Nosotros, con la memoria de los campos de concentración y los genocidios del siglo XX, hemos asistido a su gestación. Emplazados en la transición, entre los no-lugares de grandes dimensiones –los aeropuertos, los centros comerciales–, y la era del turismo global, testigos de la museificación de las ciudades, asistimos al salto hacia el Homo Búnker. Hacer click con el control remoto, ¿es eso todo lo que perdura de nuestro instinto de cazadores? ¿Caminar hasta la alacena, levantar mancuernas en el balcón, eso lo que nos queda de los antepasados nómades? Podés cambiar el sol / Y esconderte si no quieres verme. Sientes el encierro / Yendo de la cama al living, cantaba Charly García en los 80.
El Homo Búnker no nace libre de culpa. En la contracara de los seres desarropados de la imagen y la semejanza de Dios, están Auschwitz, la ESMA y la Isla de San Simón. Y también Li Wenliang –oftalmólogo del Hospital Central de Wuhan, el primero en alertar en diciembre de 2019 sobre la amenaza del contagio– y Daniela Trezzi –terapista del Hospital San Gerónimo de Monza, en Italia–, ambos víctimas del Covid.
El Homo Búnker fue gestado a fuerza de altas dosis de apatía e Internet, series de TV y streaming.

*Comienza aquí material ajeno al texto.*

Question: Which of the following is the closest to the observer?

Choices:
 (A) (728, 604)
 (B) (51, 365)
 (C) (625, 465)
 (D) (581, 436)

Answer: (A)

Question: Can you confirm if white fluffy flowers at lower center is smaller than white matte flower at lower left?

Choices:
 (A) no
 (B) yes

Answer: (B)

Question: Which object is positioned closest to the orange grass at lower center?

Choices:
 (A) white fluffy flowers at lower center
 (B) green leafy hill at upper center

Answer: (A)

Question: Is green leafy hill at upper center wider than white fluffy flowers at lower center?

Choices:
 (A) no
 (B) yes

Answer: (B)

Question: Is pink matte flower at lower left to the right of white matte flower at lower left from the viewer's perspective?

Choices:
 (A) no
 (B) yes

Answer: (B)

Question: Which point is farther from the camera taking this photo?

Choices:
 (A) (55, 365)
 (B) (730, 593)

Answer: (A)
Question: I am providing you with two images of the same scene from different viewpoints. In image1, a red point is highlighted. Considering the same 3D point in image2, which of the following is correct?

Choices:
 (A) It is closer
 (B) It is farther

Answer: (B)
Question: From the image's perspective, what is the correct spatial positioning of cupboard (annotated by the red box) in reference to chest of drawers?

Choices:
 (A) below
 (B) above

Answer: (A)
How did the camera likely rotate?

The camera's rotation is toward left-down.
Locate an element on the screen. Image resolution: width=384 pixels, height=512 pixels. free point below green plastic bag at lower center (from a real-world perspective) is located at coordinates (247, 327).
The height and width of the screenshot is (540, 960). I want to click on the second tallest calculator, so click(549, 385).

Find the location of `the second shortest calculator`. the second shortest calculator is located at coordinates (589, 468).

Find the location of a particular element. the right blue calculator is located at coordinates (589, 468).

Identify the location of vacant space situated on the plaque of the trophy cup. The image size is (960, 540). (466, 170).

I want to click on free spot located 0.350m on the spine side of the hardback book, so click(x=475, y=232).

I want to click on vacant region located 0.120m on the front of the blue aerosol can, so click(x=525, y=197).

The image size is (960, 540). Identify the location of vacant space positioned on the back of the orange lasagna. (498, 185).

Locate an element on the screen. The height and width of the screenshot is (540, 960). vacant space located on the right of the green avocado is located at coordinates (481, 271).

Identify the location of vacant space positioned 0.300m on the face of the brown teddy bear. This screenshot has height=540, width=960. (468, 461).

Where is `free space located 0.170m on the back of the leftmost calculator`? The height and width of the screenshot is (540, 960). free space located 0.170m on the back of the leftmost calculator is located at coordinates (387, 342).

No es casualidad que buena porción de nuestra literatura moderna haya nacido en el siglo XVIII: coincide con el surgimiento de las habitaciones personales. Así como la aparición del libro impreso produjo un nuevo tipo de soledad lectora –impensable en los tiempos de los códices medievales y de la lectura en voz alta en los monasterios–, la novela y la poesía sentimental modernas son hijas de un nuevo tipo de individualismo intimista: el que nace con el acceso a cuartos privados para una mayor cantidad de habitantes.
En 1794 el francés Xavier de Maistre escribe el testimonial Viaje alrededor de mi cuarto (1794). Parodiando la literatura de viajes, concibe el periplo menos arriesgado. Condenado a sufrir seis semanas de arresto domiciliario, por batirse a duelo en Turín, viaja y se detiene en los detalles de su reclusión: “El placer que uno siente viajando por su cuarto está libre de la envidia inquieta de los hombres… ¿Existe, en efecto, un ser lo bastante desgraciado, lo bastante abandonado para no poseer un cuartucho donde poder retirarse y esconderse del mundo? Estoy seguro de que cualquier hombre sensato adoptará mi sistema, cualesquiera sean su carácter y temperamento; nacido en zona tórrida o cerca del polo: puede viajar como yo [...] en la inmensa familia de hombres que hormiguean por la Tierra, no existe ni uno –no, ni uno (me refiero a los que viven en habitaciones)– que pueda, tras leer este libro, rechazar la nueva manera de viajar que introduzco en el mundo.” Y plantea de Maistre las ventajas del viaje imaginario para los enfermos y temerosos, contra las inclemencias del aire, para mantenerse a salvo de robos y precipicios. Señala parte de las rutinas precursoras del Homo Búnker: pasearse por su cuarto sin ruta, rara vez en línea recta.
Vemos la obra del artista japonés Tatsumi Orimoto, que fotografía a su madre en la serie In the Box, 2002: en una caja, dentro del departamento. Alguna obra de Edward Hopper, maestro en la representación de la soledad en espacios sórdidos, quien desde los años 50 entrevé una Nueva York vacía. Concluye con la astronauta estadounidense Shannon Lucid observando trigo de crecimiento rápido en un cultivador-svet: la Salad Machine de la NASA, un mini-invernadero capaz de producir zanahorias y lechugas en 2,8 m2. ¿Souvenirs de la agricultura en cápsula? El Homo Búnker también ha sido forjado a partir de la vida en el espacio exterior. Tal vez los programas para la vida fuera del planeta hayan sido en realidad ensayos para nuevas formas de existencia en la Tierra.